The problem defined by Eq. (13) is equivalent to a weighted L2 low rank matrix factorization problem and any weighted L2-norm solvers such as WPCA [3], WLRA [17] and DN [2] can be used to solve it. We used WPCA in our evaluation. The process of our noise estimation and rating prediction is given in Algorithm 2. The convergence is achieved when the change between two consecutive U latent factor matrices is smaller than a predefined threshold or if the maximum number of iterations is reached.

figure b

4 Evaluation

In this section, we discuss the evaluation of our proposed BLP based MF with MoG approach (BLP-MoG-MF). To demonstrate the effectiveness of our proposed approach, we compare it with the following methods:

  • Non-Private Matrix Factorization (Non-Private MF): This is the baseline method we compare our approach with. This method does not perturb any user’s ratings and uses SGD based matrix factorization for rating prediction. RMSE value of the baseline method reflects the lower bound for prediction error that can be obtained without any privacy constraints.

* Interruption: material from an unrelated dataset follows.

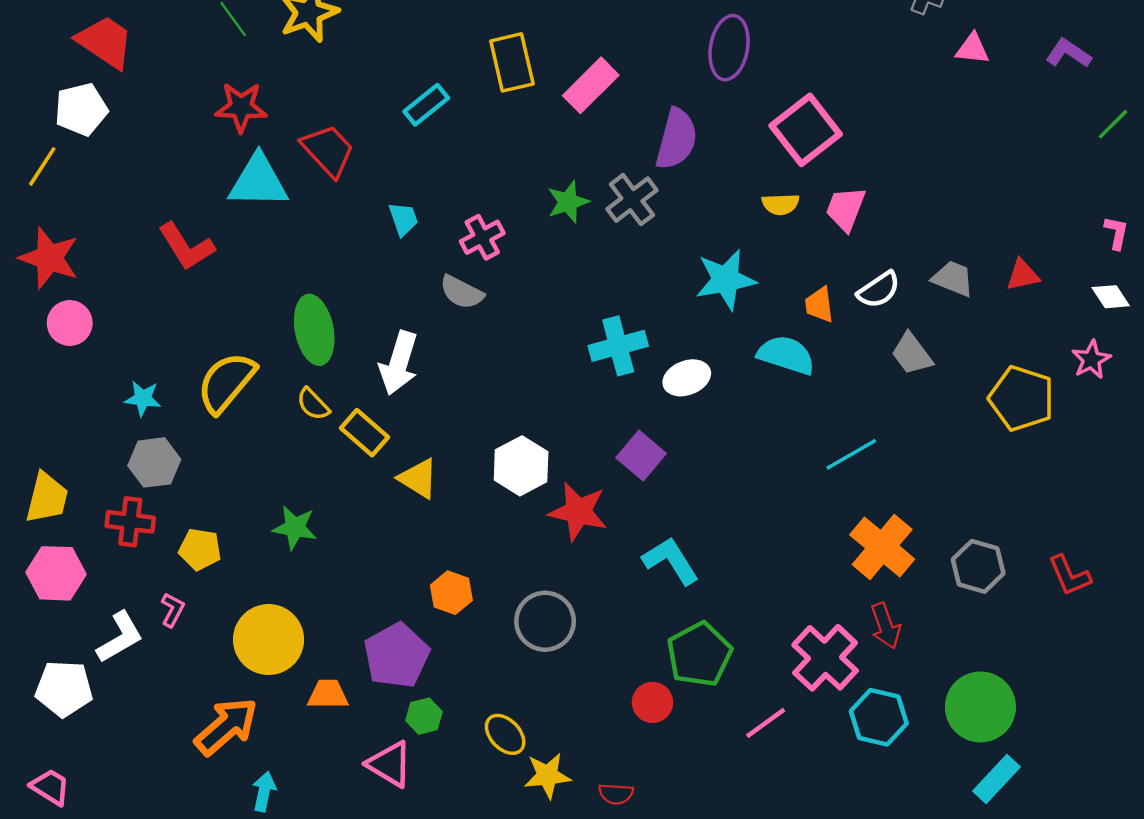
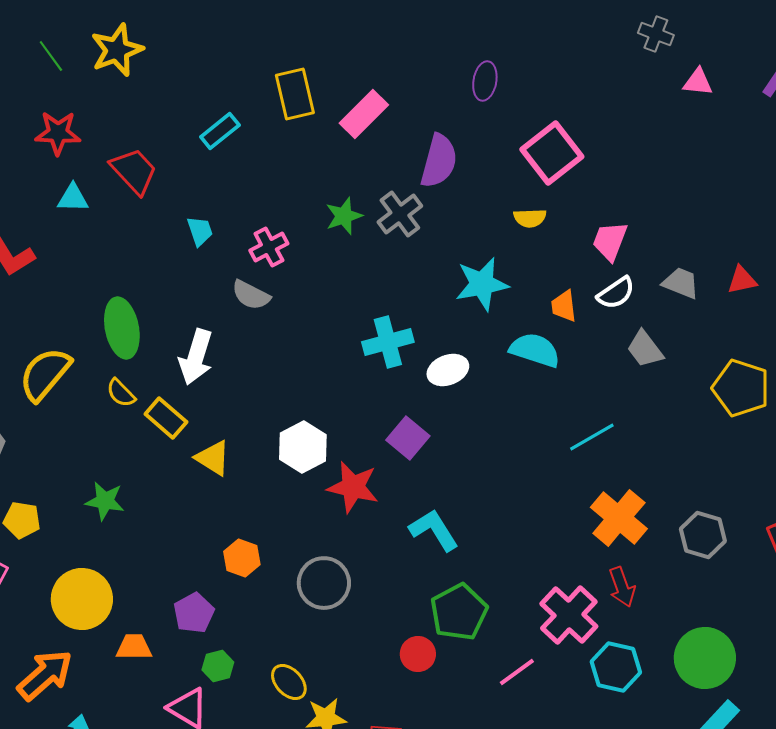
purple ellipse: (729, 48) -> (485, 81), size x0.7
cyan triangle: (258, 181) -> (73, 198), size x0.6
pink trapezoid: (846, 209) -> (610, 241), moved
purple pentagon: (397, 656) -> (194, 613), size x0.7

  • Input Perturbation SGD Method (ISGD) [1]: ISGD method perturb ratings using Laplace mechanism and clamp the resulting perturbed ratings using a clamping parameter locally at the user’s device. DA uses MF with SGD method for rating prediction.

  • Private Gradient-Matrix Factorization (PG-MF) [16]: In this method initially DA computes item latent factors and sends to each user. Then each user computes their latent factors locally in their device and submits a perturbed gradient to DA. DA updates the item latent factors using the aggregated perturbed gradients from each user.

4.1 Datasets

We used two popular public rating datasets in our evaluation: Movielens [8] and Jester [7]. Among several different version of Movielens dataset, we used the dataset which consists of 100k ratings of 1682 movies rated by 943 users. The minimum rating given is 0.5 and the maximum rating is 5. The Jester dataset consists of 2M ratings of 100 jokes rated by 73,421 users. The minimum rating given in this dataset is −10 and maximum rating given is +10.

4.2 Evaluation Metrics

We measure the accuracy of prediction using the metric Root Mean Squared Error (RMSE) given by:

$$\begin{aligned} RMSE=\sqrt{\frac{\sum _{i=0}^{n-1}{(r_i-\hat{r_i})^2}}{n}} \end{aligned}$$
(15)

in which \(r_i\) is the actual rating, \(\hat{r_i}\) is the predicted rating and n is the total number of ratings. We use 10-fold cross-validation to train and evaluate our proposed BLP-MoG-MF approach for both Movielens and Jester datasets over various privacy budget \(\varepsilon \). The prediction accuracy is dependent on the privacy budget \(\varepsilon \), higher values of \(\varepsilon \) lead to weaker privacy protection levels. As there can be discrepancies while introducing noise through the Bounded Laplace mechanism, the computed RMSE is averaged across multiple runs.

4.3 Results

Bounded Laplace Noise Distribution. In this experiment, we generated noise samples using Laplace and Bounded Laplace mechanisms. We generated 100,000 random noise samples for both mechanisms while setting their privacy budget \(\epsilon \) to 0.1 and 1 respectively using Movielens dataset. Figure 2(a) and (b) illustrates the frequency of noise under Laplace and Bounded Laplace mechanism. The noise samples generated using Laplace mechanism approximates to a Laplace distribution while the noise samples generated using BLP produces an unknown continuous distribution. As BLP follows a conditional probability density function (see Definition 1), it no more produced noise that can approximate to a Laplace distribution. Hence, MoG is effective in estimating the noise generated by BLP.

Fig. 2.
figure 2

Laplace vs Bounded Laplace Noise Distribution

Prediction Accuracy over Various Privacy Budget. In this experiment, we compare the prediction accuracy of BLP-MoG-MF with other two LDP based methods. First, we compare the prediction accuracy of our BLP-MoG-MF with PG-MF [16] by varying the privacy budget \(\varepsilon \) from 0.1 to 1.6 for Movielens dataset. Figure 3 shows the RMSE values for both methods and the baseline method. As expected prediction accuracy of all the methods except the Non-private MF method improves with increase in privacy budget. Because, an increase in privacy budget implies that the magnitude of privacy leakage the mechanism allows is substantial, which in turn, leads to an increase in the utility, i.e. the prediction accuracy.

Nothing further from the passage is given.